Here is what Andrew N.S. Glazer has to say about being the house.

 In most casino games, the house has an inescapable, long-term mathematical advantage. Of course, knowledge of that fact rarely stops players looking for action. Some of us spend thousands of hours developing skills in the few games where we can win long-term: poker, video poker and blackjack. If it is to be successful, this process sometimes resembles hard work a lot more than it does most people's idea of fun.

But wouldn't it be great if you could get in there and have your rock 'em, sock 'em gaming action and a long-term advantage without having to study for months or years?   You might as well wish for world peace while you're at it, right? Well, not really. And relax, this isn't a story about how you can become a consistent winner by buying my exclusive, super-secret $10,000 roulette system, sold only to gamblers who promise to take the secret to their grave. 

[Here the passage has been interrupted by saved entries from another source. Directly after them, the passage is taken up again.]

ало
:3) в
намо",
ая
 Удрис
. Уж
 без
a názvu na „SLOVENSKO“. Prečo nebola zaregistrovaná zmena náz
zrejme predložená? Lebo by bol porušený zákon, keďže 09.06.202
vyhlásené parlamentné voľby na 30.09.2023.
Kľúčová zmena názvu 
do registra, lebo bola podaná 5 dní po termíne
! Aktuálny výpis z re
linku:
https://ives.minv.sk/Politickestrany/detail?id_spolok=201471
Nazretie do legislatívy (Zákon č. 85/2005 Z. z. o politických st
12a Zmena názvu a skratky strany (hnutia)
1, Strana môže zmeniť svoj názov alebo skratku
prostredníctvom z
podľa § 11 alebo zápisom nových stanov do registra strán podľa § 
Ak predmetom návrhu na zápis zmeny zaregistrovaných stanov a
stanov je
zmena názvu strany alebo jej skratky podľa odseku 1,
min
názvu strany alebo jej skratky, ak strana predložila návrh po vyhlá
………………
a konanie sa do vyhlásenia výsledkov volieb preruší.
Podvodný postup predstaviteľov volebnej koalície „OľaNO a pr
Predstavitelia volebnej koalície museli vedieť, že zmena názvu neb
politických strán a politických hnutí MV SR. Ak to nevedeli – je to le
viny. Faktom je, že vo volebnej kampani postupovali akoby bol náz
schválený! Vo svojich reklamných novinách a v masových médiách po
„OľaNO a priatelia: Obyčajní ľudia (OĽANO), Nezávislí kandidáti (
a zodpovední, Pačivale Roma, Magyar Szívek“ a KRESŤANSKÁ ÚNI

Instead, this is a story about making your money the old-fashioned way. No, not by earning it. What self-respecting gambler would want to do that? And no, not by cheating, although cheating is certainly an old-fashioned way to make money gambling.

This is about being the house.

I'm not suggesting you try to buy the MGM Grand from Kirk Kerkorian, or that you start an Internet casino. In chemin de fer, pai gow and pai gow poker, you can bank the bets while someone else is paying for the building. Whether you would WANT to be the house depends on a lot of things, not the least of which is your bankroll.

You need a big one.

Just as casinos need stacks of cash to be able to withstand the inevitable fluctuations that occur even in advantage gambling, if you're going to bank one of these games, you need both a lot of money and the willingness to risk it.

Assuming you qualify on these two points (which means, I imagine, that you either inherited your cash or made it with Internet stocks, because if you'd worked hard for it you wouldn't fling it around so easily), here's how the deal goes down.

Most American gamblers have seen chemin de fer, but not in casinos: They've
seen it in James Bond movies, because it's the European version of the game we play as baccarat on this side of the pond. While American-style baccarat is a tame, triviall easy house game, in chemin de fer you actually have to make a few strategic decisions. Not many - the rules of the game are still fixed for the vast majority of
plays - but there are a few options left to the players on certain hands.


If you're feeling like a high roller, you'll get a chance to be the bank at some point during the evening. The player to the dealer's right has the first chance to call "banco," which means he agrees to fade ALL of the action at the table (gulp!). If the player to the dealer's immediate right is sane and declines, the option passes to the player on his right, and so on, and eventually to spectators.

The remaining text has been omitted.